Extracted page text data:
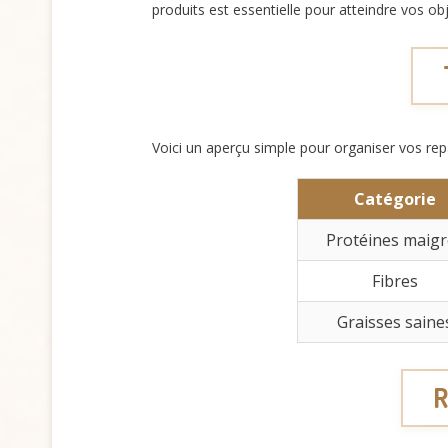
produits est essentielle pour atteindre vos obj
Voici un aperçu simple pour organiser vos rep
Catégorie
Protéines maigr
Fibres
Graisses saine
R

* * *

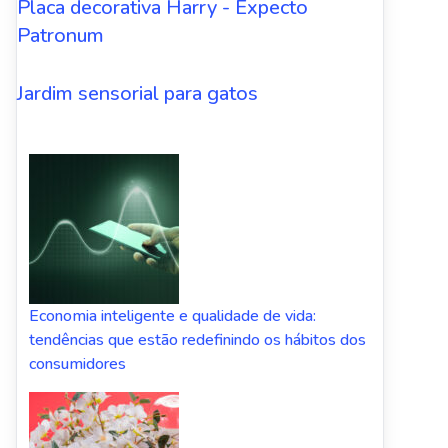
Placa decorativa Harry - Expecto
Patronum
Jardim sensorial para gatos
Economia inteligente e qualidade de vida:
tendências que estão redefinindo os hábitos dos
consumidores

Exercise instructions: Out of the preceding entries, pull every line containing the string "pour".

Exercise result:
produits est essentielle pour atteindre vos obj
Voici un aperçu simple pour organiser vos rep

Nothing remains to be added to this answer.